Sur son site internet, Al-Wefaq a invité ses partisans à une marche  pacifique de protestation vendredi sur la grande avenue de Buday, qui relie  plusieurs villages chiites à l'ouest de la capitale. Vendredi, jour de repos hebdomadaire, coïncide avec les essais libres du GP  de Bahreïn, organisé dimanche sur le circuit de Sakhir au sud de Manama. Un autre groupe de l'opposition, "le Collectif du 14 février", plus  radical, a lancé un appel à des manifestations à Manama sous le slogan  "Empêchez le Grand Prix taché de sang". Depuis quelques jours déjà, des groupes de chiites ont commencé à  manifester contre le Grand Prix dans des villages autour de Manama.

Selon des témoins, les manifestants masqués se sont rassemblés en scandant  "Non au Prix de Formule 1" ou des slogans plus politiques hostiles à la famille  régnante des Al-Khalifa. Ces rassemblements ont été systématiquement dispersés à coups de grenades  lacrymogènes par la police, qui a parfois été la cible de jets de pierres et de  cocktails Molotov, selon ces témoins.

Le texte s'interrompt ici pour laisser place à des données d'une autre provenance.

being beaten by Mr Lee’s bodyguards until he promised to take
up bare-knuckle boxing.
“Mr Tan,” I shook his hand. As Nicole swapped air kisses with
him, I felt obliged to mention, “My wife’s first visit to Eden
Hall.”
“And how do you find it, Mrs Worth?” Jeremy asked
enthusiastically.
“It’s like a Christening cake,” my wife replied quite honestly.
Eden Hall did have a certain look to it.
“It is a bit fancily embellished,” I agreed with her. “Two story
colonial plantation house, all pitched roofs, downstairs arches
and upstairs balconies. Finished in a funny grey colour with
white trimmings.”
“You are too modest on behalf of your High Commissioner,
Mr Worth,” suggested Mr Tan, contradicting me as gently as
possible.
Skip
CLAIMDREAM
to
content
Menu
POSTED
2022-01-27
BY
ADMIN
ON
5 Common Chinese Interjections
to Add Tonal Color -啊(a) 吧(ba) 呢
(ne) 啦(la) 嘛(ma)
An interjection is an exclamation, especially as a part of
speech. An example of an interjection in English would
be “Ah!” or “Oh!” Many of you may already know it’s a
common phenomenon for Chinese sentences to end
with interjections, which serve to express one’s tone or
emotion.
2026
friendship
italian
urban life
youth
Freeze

Les autorités ont annoncé mardi un dispositif pour sécuriser le Grand Prix,  qui depuis 2001 a été marqué par des manifestations de chiites n'ayant  toutefois pas empêché sa tenue. Le chef de la sûreté nationale, le général Tark al-Hassan, a indiqué qu'un  "plan minutieusement élaboré serait mis en oeuvre" au cours des trois jours du  Grand Prix, pour "assurer le succès de cet évènement sportif". Les forces de l'ordre seront présentes sur le circuit de Sakhir et sur les  principales routes y menant, a-t-il ajouté.

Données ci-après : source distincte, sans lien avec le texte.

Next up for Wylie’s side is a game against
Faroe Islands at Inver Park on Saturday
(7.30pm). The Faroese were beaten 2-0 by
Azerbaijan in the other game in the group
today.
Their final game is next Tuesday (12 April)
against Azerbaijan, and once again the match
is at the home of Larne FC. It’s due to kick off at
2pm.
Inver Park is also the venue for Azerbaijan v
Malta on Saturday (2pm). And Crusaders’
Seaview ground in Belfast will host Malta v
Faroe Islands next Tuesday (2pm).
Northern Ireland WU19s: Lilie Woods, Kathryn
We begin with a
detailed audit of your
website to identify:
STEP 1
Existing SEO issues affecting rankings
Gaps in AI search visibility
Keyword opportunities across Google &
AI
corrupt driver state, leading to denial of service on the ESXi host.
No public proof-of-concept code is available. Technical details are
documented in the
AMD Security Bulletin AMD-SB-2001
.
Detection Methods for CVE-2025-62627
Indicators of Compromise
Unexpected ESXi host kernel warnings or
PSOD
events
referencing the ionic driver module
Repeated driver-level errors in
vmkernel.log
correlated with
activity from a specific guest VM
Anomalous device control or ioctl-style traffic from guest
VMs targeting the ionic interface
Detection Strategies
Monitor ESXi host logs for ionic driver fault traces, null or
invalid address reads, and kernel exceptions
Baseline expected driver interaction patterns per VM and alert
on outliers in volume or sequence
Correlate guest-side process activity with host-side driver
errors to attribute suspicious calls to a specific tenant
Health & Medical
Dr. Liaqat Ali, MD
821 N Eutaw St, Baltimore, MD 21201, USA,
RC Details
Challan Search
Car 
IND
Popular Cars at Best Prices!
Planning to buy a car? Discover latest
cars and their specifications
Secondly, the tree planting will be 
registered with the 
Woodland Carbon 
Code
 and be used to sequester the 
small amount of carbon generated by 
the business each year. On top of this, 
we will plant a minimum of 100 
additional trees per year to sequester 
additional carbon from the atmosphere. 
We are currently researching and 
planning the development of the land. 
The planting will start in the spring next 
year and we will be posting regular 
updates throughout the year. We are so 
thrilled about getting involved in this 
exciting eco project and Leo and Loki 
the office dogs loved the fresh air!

Amnesty International a appelé dans un communiqué mardi les autorités de  Manama à ne pas "réprimer les manifestations pacifiques" prévues à l'occasion  de F1 , relevant que le gouvernement avait déjà qualifié de "traîtres" les  militants appelant au boycott de la course. "Les autorités de Bahreïn ne doivent pas répéter les erreurs du passé", a  déclaré Saïd Boumedouha, directeur adjoint d'Amnesty pour l'Afrique du nord et  le Moyen-Orient, soulignant que le droit de l'opposition à manifester  pacifiquement "est légitime et doit être respecté". Selon lui, "plutôt que de continuer à recourir à des mesures de sécurité  pour faire face aux manifestations anti-gouvernementales, les autorités de  Bahreïn doivent marquer le Grand Prix en annonçant des mesures concrètes pour  remédier à la situation désastreuse des droits de l'Homme". Soulignant que "les arrestations arbitraires, la répression des  manifestations et des actes de torture dans les centres de détention se  poursuivent", le responsable d'Amnesty estime qu'"utiliser le Grand Prix pour  améliorer l'image de Bahreïn est une flagrante tentative de dissimuler (ces)  violations".

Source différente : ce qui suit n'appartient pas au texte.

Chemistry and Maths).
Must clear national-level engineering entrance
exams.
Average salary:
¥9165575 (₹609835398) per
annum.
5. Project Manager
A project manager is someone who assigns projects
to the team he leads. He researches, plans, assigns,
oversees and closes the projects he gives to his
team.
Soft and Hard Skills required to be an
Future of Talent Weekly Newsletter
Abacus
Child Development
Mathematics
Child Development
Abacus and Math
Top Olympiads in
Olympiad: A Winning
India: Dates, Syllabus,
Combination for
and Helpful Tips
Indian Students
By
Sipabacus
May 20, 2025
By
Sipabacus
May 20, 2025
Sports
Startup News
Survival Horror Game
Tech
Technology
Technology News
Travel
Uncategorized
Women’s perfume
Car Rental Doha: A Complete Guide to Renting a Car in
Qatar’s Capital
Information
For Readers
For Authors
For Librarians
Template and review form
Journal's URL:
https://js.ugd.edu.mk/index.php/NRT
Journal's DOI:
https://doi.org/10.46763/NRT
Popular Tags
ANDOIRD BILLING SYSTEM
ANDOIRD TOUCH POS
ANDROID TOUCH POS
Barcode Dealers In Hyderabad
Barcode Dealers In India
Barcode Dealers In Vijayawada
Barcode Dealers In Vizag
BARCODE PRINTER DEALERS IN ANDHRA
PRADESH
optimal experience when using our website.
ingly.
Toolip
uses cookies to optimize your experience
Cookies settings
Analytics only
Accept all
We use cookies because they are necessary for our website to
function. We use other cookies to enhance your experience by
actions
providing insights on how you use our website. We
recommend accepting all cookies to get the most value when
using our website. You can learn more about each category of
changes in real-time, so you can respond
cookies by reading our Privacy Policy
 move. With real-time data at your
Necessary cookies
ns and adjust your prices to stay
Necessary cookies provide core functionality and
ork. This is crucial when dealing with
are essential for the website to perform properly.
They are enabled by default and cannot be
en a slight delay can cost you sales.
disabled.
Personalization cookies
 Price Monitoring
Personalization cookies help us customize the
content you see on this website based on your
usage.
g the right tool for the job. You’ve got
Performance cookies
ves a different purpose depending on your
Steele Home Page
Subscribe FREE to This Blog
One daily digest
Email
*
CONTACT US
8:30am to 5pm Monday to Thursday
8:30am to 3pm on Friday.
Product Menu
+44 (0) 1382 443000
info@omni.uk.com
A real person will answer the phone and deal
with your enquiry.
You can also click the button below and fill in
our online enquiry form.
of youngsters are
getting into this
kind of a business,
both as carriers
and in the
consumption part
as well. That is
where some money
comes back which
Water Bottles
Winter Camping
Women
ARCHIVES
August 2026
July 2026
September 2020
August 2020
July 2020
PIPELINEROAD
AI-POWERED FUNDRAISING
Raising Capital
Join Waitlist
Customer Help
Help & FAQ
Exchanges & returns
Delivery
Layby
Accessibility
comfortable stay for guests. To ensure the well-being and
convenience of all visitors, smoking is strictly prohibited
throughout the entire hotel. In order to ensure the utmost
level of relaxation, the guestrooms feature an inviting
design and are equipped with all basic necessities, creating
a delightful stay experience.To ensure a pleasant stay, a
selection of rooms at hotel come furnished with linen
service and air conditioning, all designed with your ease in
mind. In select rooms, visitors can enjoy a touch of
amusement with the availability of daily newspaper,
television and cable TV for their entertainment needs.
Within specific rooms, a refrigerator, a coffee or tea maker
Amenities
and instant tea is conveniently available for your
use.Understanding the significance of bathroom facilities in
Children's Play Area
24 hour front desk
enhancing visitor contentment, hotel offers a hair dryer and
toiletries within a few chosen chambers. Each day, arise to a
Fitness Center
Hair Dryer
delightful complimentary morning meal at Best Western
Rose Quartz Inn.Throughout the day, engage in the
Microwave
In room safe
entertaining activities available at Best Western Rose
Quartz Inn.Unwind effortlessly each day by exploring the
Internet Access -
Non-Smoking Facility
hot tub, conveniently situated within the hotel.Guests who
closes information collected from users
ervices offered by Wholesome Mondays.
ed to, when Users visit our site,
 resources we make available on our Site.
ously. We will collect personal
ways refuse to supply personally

Alors que le pouvoir refuse de faire des concessions de fond, le mouvement  de contestation prend parfois une tournure violente. Trois policiers ont ainsi  été tués début mars dans un village chiite. Selon la Fédération internationale des droits de l'Homme (FIDH), au moins  89 personnes --hors forces de l'ordre-- ont été tuées depuis le début du  mouvement de protestation. Le pouvoir a alourdi l'an dernier les peines pour les auteurs de violences  et introduit la peine de mort ou la prison à perpétuité en cas de morts ou de  blessés.